Peenemünde.
En un claro del bosque de pinos se elavaba frente a nosotros, sin ningún apoyo, un proyectil de aspecto irreal que tenía una altura de cuatro pisos. (...) Yo conocía las esperenzas que el joven inventor tenía puestas en este experimento, que para él y su equipo no representaba el desarrollo de una nueva arma, sino un paso hacia la tecnología del futuro.

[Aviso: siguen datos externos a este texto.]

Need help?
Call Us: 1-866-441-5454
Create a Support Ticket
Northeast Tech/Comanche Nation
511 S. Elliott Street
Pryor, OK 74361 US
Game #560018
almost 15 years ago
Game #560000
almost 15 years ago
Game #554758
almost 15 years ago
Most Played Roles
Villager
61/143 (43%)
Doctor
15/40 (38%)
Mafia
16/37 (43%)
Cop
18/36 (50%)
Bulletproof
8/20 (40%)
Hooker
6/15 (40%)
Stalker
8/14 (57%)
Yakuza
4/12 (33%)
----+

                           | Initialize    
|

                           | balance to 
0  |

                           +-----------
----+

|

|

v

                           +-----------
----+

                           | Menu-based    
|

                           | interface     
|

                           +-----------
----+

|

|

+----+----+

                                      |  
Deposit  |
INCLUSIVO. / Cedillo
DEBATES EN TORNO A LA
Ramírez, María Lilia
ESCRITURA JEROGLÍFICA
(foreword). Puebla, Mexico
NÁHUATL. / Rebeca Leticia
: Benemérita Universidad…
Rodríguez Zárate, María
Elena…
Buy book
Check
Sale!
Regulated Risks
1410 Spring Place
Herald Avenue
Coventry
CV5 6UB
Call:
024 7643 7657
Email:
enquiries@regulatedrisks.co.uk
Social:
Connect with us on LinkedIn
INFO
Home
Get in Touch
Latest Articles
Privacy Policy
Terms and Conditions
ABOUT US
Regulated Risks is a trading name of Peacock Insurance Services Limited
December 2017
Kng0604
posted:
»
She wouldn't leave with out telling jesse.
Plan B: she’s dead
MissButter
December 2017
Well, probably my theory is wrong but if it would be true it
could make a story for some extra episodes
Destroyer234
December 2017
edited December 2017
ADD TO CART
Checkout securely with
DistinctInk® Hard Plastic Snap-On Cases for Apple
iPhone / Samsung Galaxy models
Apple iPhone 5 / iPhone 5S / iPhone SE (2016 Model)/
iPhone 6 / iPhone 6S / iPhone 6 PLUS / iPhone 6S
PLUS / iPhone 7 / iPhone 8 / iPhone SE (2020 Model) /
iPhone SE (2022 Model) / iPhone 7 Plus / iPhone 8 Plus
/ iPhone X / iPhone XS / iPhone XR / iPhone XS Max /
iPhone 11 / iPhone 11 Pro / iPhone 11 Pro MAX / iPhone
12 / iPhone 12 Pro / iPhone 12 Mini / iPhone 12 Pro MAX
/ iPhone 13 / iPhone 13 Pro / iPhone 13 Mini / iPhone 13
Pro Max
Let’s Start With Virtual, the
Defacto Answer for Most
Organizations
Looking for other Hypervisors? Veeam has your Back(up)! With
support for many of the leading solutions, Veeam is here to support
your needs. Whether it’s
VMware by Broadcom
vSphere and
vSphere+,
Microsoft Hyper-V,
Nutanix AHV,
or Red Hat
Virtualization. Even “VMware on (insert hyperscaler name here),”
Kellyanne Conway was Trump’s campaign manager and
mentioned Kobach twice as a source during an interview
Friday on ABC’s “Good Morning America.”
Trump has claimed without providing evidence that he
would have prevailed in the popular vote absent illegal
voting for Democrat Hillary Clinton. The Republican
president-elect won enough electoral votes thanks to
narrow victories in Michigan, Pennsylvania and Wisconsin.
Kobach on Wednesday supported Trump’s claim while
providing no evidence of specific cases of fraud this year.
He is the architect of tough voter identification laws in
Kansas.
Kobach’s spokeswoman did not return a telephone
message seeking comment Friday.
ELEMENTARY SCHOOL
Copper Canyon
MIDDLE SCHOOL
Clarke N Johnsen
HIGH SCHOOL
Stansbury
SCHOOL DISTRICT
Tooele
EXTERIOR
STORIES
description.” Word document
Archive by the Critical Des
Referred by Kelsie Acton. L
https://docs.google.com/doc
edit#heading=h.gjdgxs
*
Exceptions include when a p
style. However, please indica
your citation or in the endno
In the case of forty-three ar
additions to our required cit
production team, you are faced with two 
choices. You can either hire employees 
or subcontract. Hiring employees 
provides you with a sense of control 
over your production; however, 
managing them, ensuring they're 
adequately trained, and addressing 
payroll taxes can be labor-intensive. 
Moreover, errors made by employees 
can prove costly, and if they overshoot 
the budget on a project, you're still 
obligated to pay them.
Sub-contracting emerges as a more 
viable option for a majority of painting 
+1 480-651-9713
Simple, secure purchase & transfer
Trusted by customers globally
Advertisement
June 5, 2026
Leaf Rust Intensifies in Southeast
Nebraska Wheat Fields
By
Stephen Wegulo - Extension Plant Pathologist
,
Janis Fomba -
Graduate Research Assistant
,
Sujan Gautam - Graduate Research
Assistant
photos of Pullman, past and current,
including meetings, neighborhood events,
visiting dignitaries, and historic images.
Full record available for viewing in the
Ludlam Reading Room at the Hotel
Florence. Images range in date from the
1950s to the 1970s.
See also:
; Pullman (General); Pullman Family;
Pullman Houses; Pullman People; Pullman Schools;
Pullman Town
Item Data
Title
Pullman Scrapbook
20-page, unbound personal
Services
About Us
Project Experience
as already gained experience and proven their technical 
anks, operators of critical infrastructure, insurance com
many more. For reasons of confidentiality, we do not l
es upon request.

Unos ligeros vapores anunciaron que se estaban llenado los tanques de combustible. En el segundo previsto, como vacilante al principio, pero con el rugido de un gigante desbocado a continuación, el cohete empezó a elevarse lentamente por una fracción de segundo pareció permanecer inmovil sobre su cola de fuego y acto seguido desapareció, silbando, entre las nubes bajas que cubrían el cielo. Wernher von Braun estaba radiante; yo, en cambio, me quedé atónito ante la precisión de aquella maravilla ténica, así como por lo que tenía de anulación de todas las leyes de gravedad el hecho de que trece toneladas se elevaran verticalmente hacia el cielo sin que ningún dispositivo mecánico las pilotara.
Los especialistas nos estaban explicando a qué distancia se encontraba el proyectil cuando, minuto y medio después, un silbido que se oía cada vez más fuerte nos indicó que el cohete descendía cerca de allí. Quedamos pretificados cuando el proyectil cayó a un kilómetro de donde nos encontrábamos.
(Los muy pynchonianos cohetes de Peenemüne. De las memorias del no menos pynchoniano Albert Speer).